Lawyers urge Harper to bring terror suspect home
August 12, 2007
After five years in detention at Guantanamo Bay, Cuba, Omar Khadr has drawn the support of Canada's lawyers, who wrote a letter Sunday to Prime Minister Stephen Harper demanding that he lobby the Bush administration to bring the Canadian-born terror suspect home.
"Khadr should be released into the custody of Canadian law enforcement officials to face due process under Canadian law," Parker MacCarthy, president of the Canadian Bar Association, wrote in a letter Sunday to Harper and copied to Foreign Affairs Minister Peter MacKay.
"The fact that Omar Khadr was a minor at the time of his capture only makes his situation more urgent."
The 20-year-old member of Toronto's notorious Khadr family was captured in Afghanistan in the summer of 2002 and sent to the U.S. military compound in Cuba, where he faces accusations of killing U.S. Army Sgt. Christopher Speer during a battle between American troops and al-Qaida fighters.
Labelled by the U.S. as an "enemy combatant," Khadr faces a military trial for alleged war crimes, but it has been bogged down by legal challenges. Human rights groups have called for his return to Canada, saying that the U.S. treatment of its enemy combatants is an affront to justice.
"It would be unimaginable that this could happen to a 15-year-old in Canada," MacCarthy said Sunday in an interview.
He acknowledged that the Canadian legal community has been slow to take up Khadr's cause.
"I guess we can be faulted for not having intervened earlier," he conceded. "I think that, to a certain extent, we may have been lulled into a sense that what was taking place (at Guantanamo) had some basis in fairness."
Lt.-Cmdr. William Kuebler, the U.S. military lawyer assigned to defend Khadr, flew from Washington to Calgary on the weekend to address the bar association's annual meeting in an attempt to jolt them into action.
"I think that the Canadian legal community, like the Canadian government, like the Canadian people, has given the United States, their good ally and neighbour, the benefit of the doubt," Kuebler said in an interview.
Khadr is the only Western national remaining at Guantanamo Bay because other countries have successfully lobbied the U.S. to repatriate their citizens.
Kuebler, who visits Khadr regularly, said he is chained to the floor during visits. Kuebler said that the last time he saw the young man he asked for crayons and papers, an indication that he is anything but an adult.

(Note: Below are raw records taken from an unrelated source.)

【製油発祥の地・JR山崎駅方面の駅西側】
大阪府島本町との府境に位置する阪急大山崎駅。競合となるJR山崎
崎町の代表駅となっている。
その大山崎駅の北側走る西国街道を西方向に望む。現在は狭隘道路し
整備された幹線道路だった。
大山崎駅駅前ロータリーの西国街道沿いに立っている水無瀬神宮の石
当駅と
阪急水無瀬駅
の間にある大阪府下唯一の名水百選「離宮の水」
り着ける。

Also, he is going blind and his condition has been untreated, Kuebler said.
The Canadian government has refused to comment on the matter, other than to say Khadr faces serious charges.
If he were tried in Canada as a minor, the stiffest sentence he could face under the Youth Criminal Justice Act would be six years.
In the letter to Harper, MacCarthy points out that Canada is a signatory to the Optional Protocol to the Convention on the Rights of the Child on the Involvement of Children in Armed Combat. The protocol sets age 18 as the minimum for engaging in armed conflict.
Kuebler said he doubts the CBA's letter to Harper will produce results, but he urged the bar association to work to raise public awareness, just as he said the Australian law society did before the government there secured the repatriation of Guantanamo detainee David Hicks.